---------- SUPPLIED INFORMATION
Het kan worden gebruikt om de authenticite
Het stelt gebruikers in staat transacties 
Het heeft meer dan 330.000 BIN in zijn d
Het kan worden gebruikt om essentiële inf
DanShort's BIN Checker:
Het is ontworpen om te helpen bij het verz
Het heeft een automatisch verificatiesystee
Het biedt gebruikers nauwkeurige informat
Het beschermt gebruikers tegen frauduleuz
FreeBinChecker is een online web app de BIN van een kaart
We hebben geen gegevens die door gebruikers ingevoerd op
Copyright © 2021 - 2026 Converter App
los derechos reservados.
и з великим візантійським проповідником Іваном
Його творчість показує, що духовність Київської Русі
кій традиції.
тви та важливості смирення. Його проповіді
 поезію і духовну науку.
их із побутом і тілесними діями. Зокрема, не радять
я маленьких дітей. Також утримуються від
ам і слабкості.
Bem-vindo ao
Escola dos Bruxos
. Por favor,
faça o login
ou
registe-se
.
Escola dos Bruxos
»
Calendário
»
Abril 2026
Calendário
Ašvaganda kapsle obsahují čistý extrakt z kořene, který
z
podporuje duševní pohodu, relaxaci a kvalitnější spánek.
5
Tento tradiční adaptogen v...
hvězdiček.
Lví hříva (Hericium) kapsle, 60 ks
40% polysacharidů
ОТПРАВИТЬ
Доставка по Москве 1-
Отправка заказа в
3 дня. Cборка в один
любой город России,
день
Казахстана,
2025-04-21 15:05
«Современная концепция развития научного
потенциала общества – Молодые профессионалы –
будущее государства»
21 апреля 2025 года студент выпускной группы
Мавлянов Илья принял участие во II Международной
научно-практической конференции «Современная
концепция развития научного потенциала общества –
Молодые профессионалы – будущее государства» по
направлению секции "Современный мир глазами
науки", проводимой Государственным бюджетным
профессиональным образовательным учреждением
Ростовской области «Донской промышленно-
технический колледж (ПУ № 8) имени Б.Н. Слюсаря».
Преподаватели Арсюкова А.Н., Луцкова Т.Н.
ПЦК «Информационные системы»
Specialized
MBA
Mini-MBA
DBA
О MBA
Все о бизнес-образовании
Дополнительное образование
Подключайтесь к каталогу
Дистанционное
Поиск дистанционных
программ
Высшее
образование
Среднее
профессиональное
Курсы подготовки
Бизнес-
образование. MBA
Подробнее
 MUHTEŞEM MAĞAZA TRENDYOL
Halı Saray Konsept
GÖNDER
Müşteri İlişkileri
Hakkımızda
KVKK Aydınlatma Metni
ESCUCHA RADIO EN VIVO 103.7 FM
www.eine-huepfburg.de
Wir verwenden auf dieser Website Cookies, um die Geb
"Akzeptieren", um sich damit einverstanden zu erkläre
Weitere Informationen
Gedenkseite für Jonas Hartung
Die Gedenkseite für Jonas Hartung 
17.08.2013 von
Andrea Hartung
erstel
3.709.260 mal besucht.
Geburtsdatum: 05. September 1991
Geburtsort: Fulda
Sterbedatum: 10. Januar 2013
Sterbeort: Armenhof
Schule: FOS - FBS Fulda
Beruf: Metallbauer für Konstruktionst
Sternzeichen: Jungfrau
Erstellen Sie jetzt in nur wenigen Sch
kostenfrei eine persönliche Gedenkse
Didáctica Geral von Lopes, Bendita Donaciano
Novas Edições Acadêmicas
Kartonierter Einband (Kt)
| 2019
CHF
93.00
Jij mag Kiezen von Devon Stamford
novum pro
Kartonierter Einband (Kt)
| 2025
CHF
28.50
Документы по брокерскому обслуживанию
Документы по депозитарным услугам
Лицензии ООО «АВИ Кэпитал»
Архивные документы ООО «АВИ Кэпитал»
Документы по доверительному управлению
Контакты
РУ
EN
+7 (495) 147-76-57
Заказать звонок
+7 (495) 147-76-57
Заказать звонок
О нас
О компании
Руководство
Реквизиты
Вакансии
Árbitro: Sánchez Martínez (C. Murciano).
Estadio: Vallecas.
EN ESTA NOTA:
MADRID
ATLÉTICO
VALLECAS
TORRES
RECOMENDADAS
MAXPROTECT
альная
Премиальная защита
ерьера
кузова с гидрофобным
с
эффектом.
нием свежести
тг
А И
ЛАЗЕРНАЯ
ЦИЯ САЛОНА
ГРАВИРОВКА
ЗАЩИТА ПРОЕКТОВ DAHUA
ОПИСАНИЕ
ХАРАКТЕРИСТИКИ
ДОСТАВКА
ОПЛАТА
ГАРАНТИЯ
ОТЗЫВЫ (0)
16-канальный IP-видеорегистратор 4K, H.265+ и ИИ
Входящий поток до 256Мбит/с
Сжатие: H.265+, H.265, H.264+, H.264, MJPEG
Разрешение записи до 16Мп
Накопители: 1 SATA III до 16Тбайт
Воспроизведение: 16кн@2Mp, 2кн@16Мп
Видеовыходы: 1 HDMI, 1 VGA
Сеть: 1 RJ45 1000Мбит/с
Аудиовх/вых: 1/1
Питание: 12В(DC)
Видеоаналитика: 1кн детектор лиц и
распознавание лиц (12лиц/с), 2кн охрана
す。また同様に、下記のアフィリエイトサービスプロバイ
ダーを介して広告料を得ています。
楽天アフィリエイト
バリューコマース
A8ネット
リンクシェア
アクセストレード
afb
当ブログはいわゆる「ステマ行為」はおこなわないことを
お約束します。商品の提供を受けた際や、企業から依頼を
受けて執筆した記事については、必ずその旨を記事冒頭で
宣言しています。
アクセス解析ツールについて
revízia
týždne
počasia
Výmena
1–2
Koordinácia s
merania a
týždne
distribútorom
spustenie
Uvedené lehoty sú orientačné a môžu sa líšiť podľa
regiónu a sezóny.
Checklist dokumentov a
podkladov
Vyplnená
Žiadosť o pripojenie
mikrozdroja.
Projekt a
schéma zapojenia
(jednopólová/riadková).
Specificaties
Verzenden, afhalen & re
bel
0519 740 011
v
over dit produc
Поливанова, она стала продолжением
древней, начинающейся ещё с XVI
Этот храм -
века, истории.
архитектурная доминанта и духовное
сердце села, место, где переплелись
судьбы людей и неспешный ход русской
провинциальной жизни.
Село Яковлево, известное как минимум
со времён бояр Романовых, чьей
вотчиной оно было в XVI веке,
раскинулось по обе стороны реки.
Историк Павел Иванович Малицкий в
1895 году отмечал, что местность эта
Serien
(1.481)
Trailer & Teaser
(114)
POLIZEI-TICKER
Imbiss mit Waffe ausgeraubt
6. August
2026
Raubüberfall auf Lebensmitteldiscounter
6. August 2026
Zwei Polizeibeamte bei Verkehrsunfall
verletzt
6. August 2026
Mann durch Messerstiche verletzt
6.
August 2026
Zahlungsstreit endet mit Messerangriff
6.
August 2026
--------------------
> EXERCISE INSTRUCTIONS
All of the lines above must be returned exactly as they stand.

> EXERCISE OUTPUT
Het kan worden gebruikt om de authenticite
Het stelt gebruikers in staat transacties 
Het heeft meer dan 330.000 BIN in zijn d
Het kan worden gebruikt om essentiële inf
DanShort's BIN Checker:
Het is ontworpen om te helpen bij het verz
Het heeft een automatisch verificatiesystee
Het biedt gebruikers nauwkeurige informat
Het beschermt gebruikers tegen frauduleuz
FreeBinChecker is een online web app de BIN van een kaart
We hebben geen gegevens die door gebruikers ingevoerd op
Copyright © 2021 - 2026 Converter App
los derechos reservados.
и з великим візантійським проповідником Іваном
Його творчість показує, що духовність Київської Русі
кій традиції.
тви та важливості смирення. Його проповіді
 поезію і духовну науку.
их із побутом і тілесними діями. Зокрема, не радять
я маленьких дітей. Також утримуються від
ам і слабкості.
Bem-vindo ao
Escola dos Bruxos
. Por favor,
faça o login
ou
registe-se
.
Escola dos Bruxos
»
Calendário
»
Abril 2026
Calendário
Ašvaganda kapsle obsahují čistý extrakt z kořene, který
z
podporuje duševní pohodu, relaxaci a kvalitnější spánek.
5
Tento tradiční adaptogen v...
hvězdiček.
Lví hříva (Hericium) kapsle, 60 ks
40% polysacharidů
ОТПРАВИТЬ
Доставка по Москве 1-
Отправка заказа в
3 дня. Cборка в один
любой город России,
день
Казахстана,
2025-04-21 15:05
«Современная концепция развития научного
потенциала общества – Молодые профессионалы –
будущее государства»
21 апреля 2025 года студент выпускной группы
Мавлянов Илья принял участие во II Международной
научно-практической конференции «Современная
концепция развития научного потенциала общества –
Молодые профессионалы – будущее государства» по
направлению секции "Современный мир глазами
науки", проводимой Государственным бюджетным
профессиональным образовательным учреждением
Ростовской области «Донской промышленно-
технический колледж (ПУ № 8) имени Б.Н. Слюсаря».
Преподаватели Арсюкова А.Н., Луцкова Т.Н.
ПЦК «Информационные системы»
Specialized
MBA
Mini-MBA
DBA
О MBA
Все о бизнес-образовании
Дополнительное образование
Подключайтесь к каталогу
Дистанционное
Поиск дистанционных
программ
Высшее
образование
Среднее
профессиональное
Курсы подготовки
Бизнес-
образование. MBA
Подробнее
 MUHTEŞEM MAĞAZA TRENDYOL
Halı Saray Konsept
GÖNDER
Müşteri İlişkileri
Hakkımızda
KVKK Aydınlatma Metni
ESCUCHA RADIO EN VIVO 103.7 FM
www.eine-huepfburg.de
Wir verwenden auf dieser Website Cookies, um die Geb
"Akzeptieren", um sich damit einverstanden zu erkläre
Weitere Informationen
Gedenkseite für Jonas Hartung
Die Gedenkseite für Jonas Hartung 
17.08.2013 von
Andrea Hartung
erstel
3.709.260 mal besucht.
Geburtsdatum: 05. September 1991
Geburtsort: Fulda
Sterbedatum: 10. Januar 2013
Sterbeort: Armenhof
Schule: FOS - FBS Fulda
Beruf: Metallbauer für Konstruktionst
Sternzeichen: Jungfrau
Erstellen Sie jetzt in nur wenigen Sch
kostenfrei eine persönliche Gedenkse
Didáctica Geral von Lopes, Bendita Donaciano
Novas Edições Acadêmicas
Kartonierter Einband (Kt)
| 2019
CHF
93.00
Jij mag Kiezen von Devon Stamford
novum pro
Kartonierter Einband (Kt)
| 2025
CHF
28.50
Документы по брокерскому обслуживанию
Документы по депозитарным услугам
Лицензии ООО «АВИ Кэпитал»
Архивные документы ООО «АВИ Кэпитал»
Документы по доверительному управлению
Контакты
РУ
EN
+7 (495) 147-76-57
Заказать звонок
+7 (495) 147-76-57
Заказать звонок
О нас
О компании
Руководство
Реквизиты
Вакансии
Árbitro: Sánchez Martínez (C. Murciano).
Estadio: Vallecas.
EN ESTA NOTA:
MADRID
ATLÉTICO
VALLECAS
TORRES
RECOMENDADAS
MAXPROTECT
альная
Премиальная защита
ерьера
кузова с гидрофобным
с
эффектом.
нием свежести
тг
А И
ЛАЗЕРНАЯ
ЦИЯ САЛОНА
ГРАВИРОВКА
ЗАЩИТА ПРОЕКТОВ DAHUA
ОПИСАНИЕ
ХАРАКТЕРИСТИКИ
ДОСТАВКА
ОПЛАТА
ГАРАНТИЯ
ОТЗЫВЫ (0)
16-канальный IP-видеорегистратор 4K, H.265+ и ИИ
Входящий поток до 256Мбит/с
Сжатие: H.265+, H.265, H.264+, H.264, MJPEG
Разрешение записи до 16Мп
Накопители: 1 SATA III до 16Тбайт
Воспроизведение: 16кн@2Mp, 2кн@16Мп
Видеовыходы: 1 HDMI, 1 VGA
Сеть: 1 RJ45 1000Мбит/с
Аудиовх/вых: 1/1
Питание: 12В(DC)
Видеоаналитика: 1кн детектор лиц и
распознавание лиц (12лиц/с), 2кн охрана
す。また同様に、下記のアフィリエイトサービスプロバイ
ダーを介して広告料を得ています。
楽天アフィリエイト
バリューコマース
A8ネット
リンクシェア
アクセストレード
afb
当ブログはいわゆる「ステマ行為」はおこなわないことを
お約束します。商品の提供を受けた際や、企業から依頼を
受けて執筆した記事については、必ずその旨を記事冒頭で
宣言しています。
アクセス解析ツールについて
revízia
týždne
počasia
Výmena
1–2
Koordinácia s
merania a
týždne
distribútorom
spustenie
Uvedené lehoty sú orientačné a môžu sa líšiť podľa
regiónu a sezóny.
Checklist dokumentov a
podkladov
Vyplnená
Žiadosť o pripojenie
mikrozdroja.
Projekt a
schéma zapojenia
(jednopólová/riadková).
Specificaties
Verzenden, afhalen & re
bel
0519 740 011
v
over dit produc
Поливанова, она стала продолжением
древней, начинающейся ещё с XVI
Этот храм -
века, истории.
архитектурная доминанта и духовное
сердце села, место, где переплелись
судьбы людей и неспешный ход русской
провинциальной жизни.
Село Яковлево, известное как минимум
со времён бояр Романовых, чьей
вотчиной оно было в XVI веке,
раскинулось по обе стороны реки.
Историк Павел Иванович Малицкий в
1895 году отмечал, что местность эта
Serien
(1.481)
Trailer & Teaser
(114)
POLIZEI-TICKER
Imbiss mit Waffe ausgeraubt
6. August
2026
Raubüberfall auf Lebensmitteldiscounter
6. August 2026
Zwei Polizeibeamte bei Verkehrsunfall
verletzt
6. August 2026
Mann durch Messerstiche verletzt
6.
August 2026
Zahlungsstreit endet mit Messerangriff
6.
August 2026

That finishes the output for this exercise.